205 Equal values always do match.
206
207 mySolver.addCompatibleConstants('x', '0');
208 mySolver.addCompatibleConstants('x', '1');
209
210 Some cells implement commutative operations that don't care if their input
211 operands are swapped. For this cell types it is possible to register groups
212 of swappable ports. Let's consider a cell "macc23" that implements the
213 function Y = (A * B) + (C * D * E):
214
215 mySolver.addSwappablePorts("macc23", "A", "B");
216 mySolver.addSwappablePorts("macc23", "C", "D", "E");
217
218 Sometimes the rules for port swapping are a more complicated and the swapping
219 of one port is related to the swapping of another port. Let's consider a cell
220 "macc22" that implements the function Y = (A * B) + (C * D):
221
222 mySolver.addSwappablePorts("macc22", "A", "B");
223 mySolver.addSwappablePorts("macc22", "C", "D");
224
225 std::map<std::string, std::string> portMapping;
226 portMapping["A"] = "C";
227 portMapping["B"] = "D";
228 portMapping["C"] = "A";
229 portMapping["D"] = "B";
230 mySolver.addSwappablePortsPermutation("macc22", portMapping);
231
232 I.e. the method mySolver.addSwappablePortsPermutation() can be used to register
233 additional permutations for a node type of which one or none is applied on top
234 of the permutations yielded by the permutations generated by the swap groups.
235
236 Note that two solutions that differ only in the applied port swapping are not
237 reported as separate solutions. Instead only one of them is selected (in most
238 cases the one with less port swapping as it is usually identified first).
239
240 Once everything has been set up, the solve() method can be used to actually
241 search for isomorphic subgraphs. The first argument to solve() is an
242 std::vector<SubCircuit::Solver::Result> objects to which all found solutions
243 are appended.
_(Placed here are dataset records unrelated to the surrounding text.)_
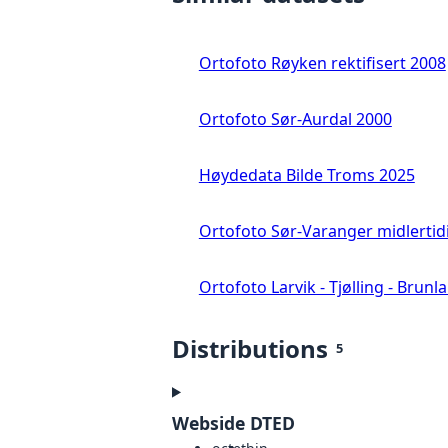
Ortofoto Røyken rektifisert 2008
Ortofoto Sør-Aurdal 2000
Høydedata Bilde Troms 2025
Ortofoto Sør-Varanger midlertid
Ortofoto Larvik - Tjølling - Brunl
Distributions
5
Webside DTED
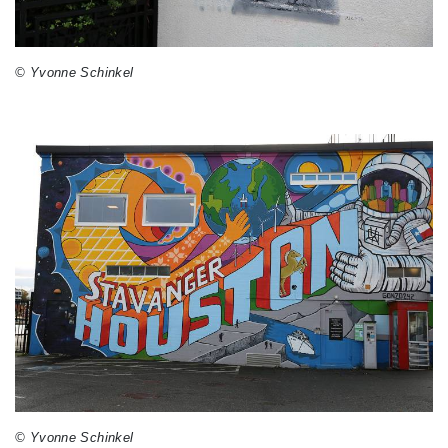
© Yvonne Schinkel
© Yvonne Schinkel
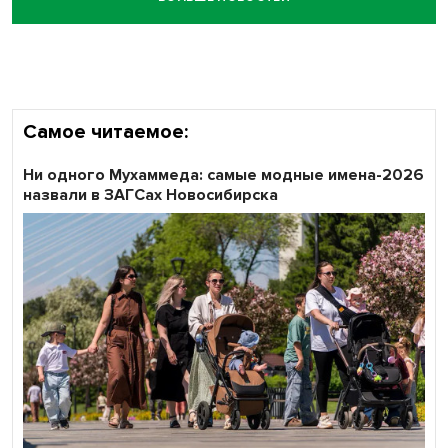
Самое читаемое:
Ни одного Мухаммеда: самые модные имена-2026
назвали в ЗАГСах Новосибирска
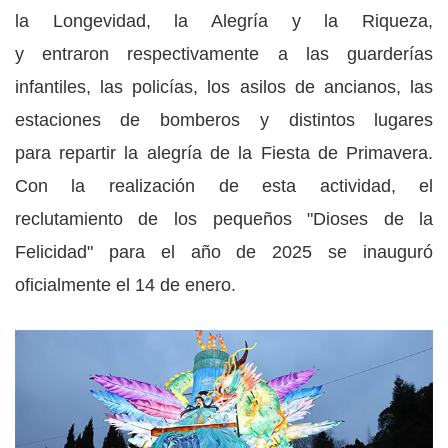
la Longevidad, la Alegría y la Riqueza,
y entraron respectivamente a las guarderías
infantiles, las policías, los asilos de ancianos, las
estaciones de bomberos y distintos lugares
para repartir la alegría de la Fiesta de Primavera.
Con la realización de esta actividad, el
reclutamiento de los pequeños "Dioses de la
Felicidad" para el año de 2025 se inauguró
oficialmente el 14 de enero.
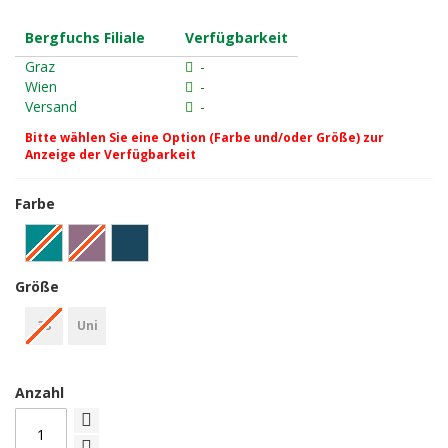
Bergfuchs Filiale
Verfügbarkeit
Graz
-
Wien
-
Versand
-
Bitte wählen Sie eine Option (Farbe und/oder Größe) zur
Anzeige der Verfügbarkeit
Farbe
Größe
38
Uni
Anzahl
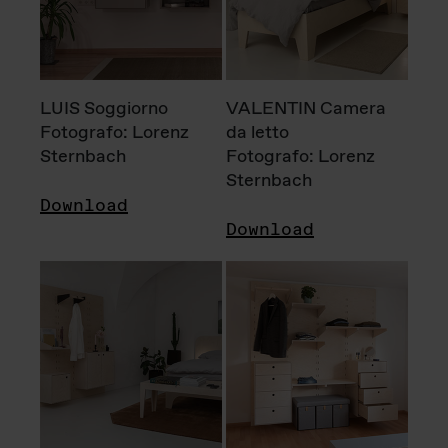
LUIS Soggiorno
VALENTIN Camera
Fotografo: Lorenz
da letto
Sternbach
Fotografo: Lorenz
Sternbach
Download
Download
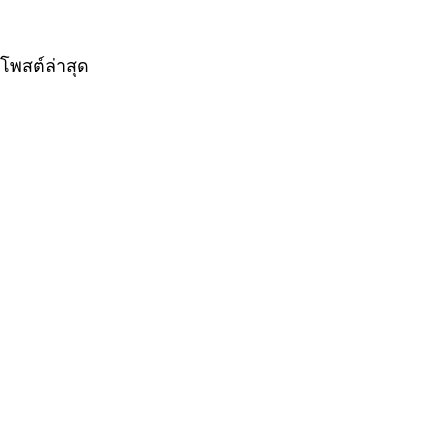
โพสต์ล่าสุด
ความคิดเห็น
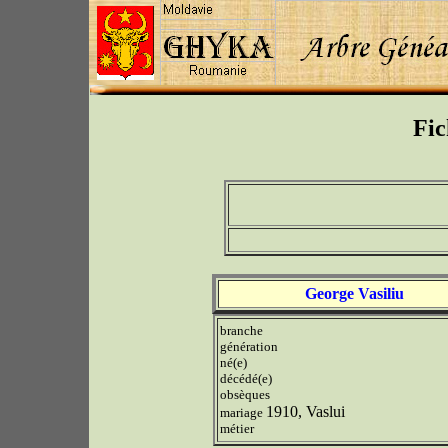
Fic
George Vasiliu
branche
génération
né(e)
décédé(e)
obsèques
1910, Vaslui
mariage
métier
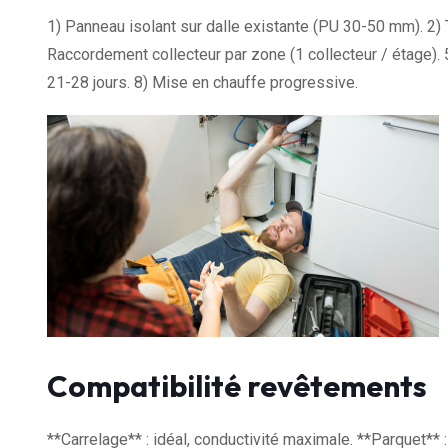
1) Panneau isolant sur dalle existante (PU 30-50 mm). 2) T
Raccordement collecteur par zone (1 collecteur / étage).
21-28 jours. 8) Mise en chauffe progressive.
Compatibilité revêtements
**Carrelage** : idéal, conductivité maximale. **Parquet**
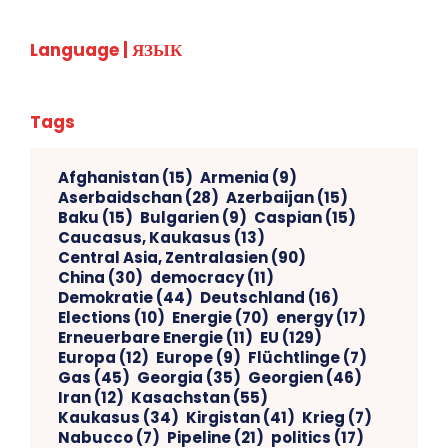
Language | ЯЗЫК
Tags
Afghanistan
(15)
Armenia
(9)
Aserbaidschan
(28)
Azerbaijan
(15)
Baku
(15)
Bulgarien
(9)
Caspian
(15)
Caucasus, Kaukasus
(13)
Central Asia, Zentralasien
(90)
China
(30)
democracy
(11)
Demokratie
(44)
Deutschland
(16)
Elections
(10)
Energie
(70)
energy
(17)
Erneuerbare Energie
(11)
EU
(129)
Europa
(12)
Europe
(9)
Flüchtlinge
(7)
Gas
(45)
Georgia
(35)
Georgien
(46)
Iran
(12)
Kasachstan
(55)
Kaukasus
(34)
Kirgistan
(41)
Krieg
(7)
Nabucco
(7)
Pipeline
(21)
politics
(17)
The second argument is the identifier under which the needle
244 graph has been registered and the third argument is the identifier under which
245 the haystack graph has been registered:
246
247 std::vector<SubCircuit::Solver::Result> results;
248 mySolver.solve(results, "graph1", "graph2");
249
250 The SubCircuit::Solver::Result object is a simple data structure that contains
251 the mappings between needle and haystack nodes, port mappings after the port
252 swapping and some additional metadata. See "subcircuit.h" and "demo.cc" for
253 details.
254
255 The solve() method has a third optional boolean argument. If it is set to
256 false, solve will not return any solutions that contain haystack nodes that
257 have been part of a previously found solution. This way it is e.g. easy
258 to implement a greedy macro cell matching algorithm:
259
260 std::vector<SubCircuit::Solver::Result> results;
261 mySolver.solve(results, "macroCell1", "circuit", false);
262 mySolver.solve(results, "macroCell2", "circuit", false);
263 mySolver.solve(results, "macroCell3", "circuit", false);
264
265 After this code has been executed, the results vector contains all
266 non-overlapping matches of the three macrocells. The method
267 clearOverlapHistory() can be used to reset the internal state used
268 for this feature. The default value for the third argument to solve()
269 is true (allow overlapping). The optional boolean fourth argument to the
270 Graph::createNode() method can be used to mark a node as shareable even
271 in non-overlapping solver mode.
272
273 The solve() method also has a fourth optional integer argument. If it is set to
274 a positive integer, this integer specifies the maximum number of solutions to
275 be appended to the results vector, i.e. to terminate the algorithm early when
276 the set number of matches is found. When this fourth argument is negative or
277 omitted all matches are found and appended.
278
279 An alternative version of the solve() method supports an additional argument
280 after they haystack graph identifier that specifies initial mappings for
281 the algorithm. In the following example only the haystack nodes cell_1 and
282 cell_2 are considered as mappings for the needle node cell_A:
283
284 std::map<std::string, std::set<std::string>> initialMappings;
285 initialMappings["cell_A"].insert("cell_1");
286 initialMappings["cell_A"].insert("cell_2");
287
288 std::vector<SubCircuit::Solver::Result> results;
289 mySolver.solve(results, "graph1", "graph2", initialMappings);
290
291 The clearConfig() method can be used to clear all data registered using
292 addCompatibleTypes(), addCompatibleConstants(), addSwappablePorts() and
293 addSwappablePortsPermutation() but retaining the graphs and the overlap state.
294
295
296 Using user callback function
297 ----------------------------
298
299 For more complex tasks it is possible to derive a class from SubCircuit::Solver
300 that overloads one or more of the following virtual methods. The userData
301 arguments to the following methods are void pointers that can be passed as
302 third argument to Graph::createNode() and are simly passed thru to the user
303 callback functions together with the node id whenever a node is referenced.
304
305 bool userCompareNodes(needleGraphId, needleNodeId, needleUserData, haystackGraphId, haystackNodeId, haystackUserData):
306
307 Perform additional checks on a pair of nodes (one from the needle, one
308 from the haystack) to determine if the nodes are compatible. The default
309 implementation always returns true.
310
311
312 bool userCompareEdge(needleGraphId, needleFromNodeId, needleFromUserData, needleToNodeId, needleToUserData,
313 haystackGraphId, haystackFromNodeId, haystackFromUserData, haystackToNodeId, haystackToUserData):
314
315 Perform additional checks on a pair of a pair of adjacent nodes (one
316 adjacent pair from the needle and one adjacent pair from the haystack)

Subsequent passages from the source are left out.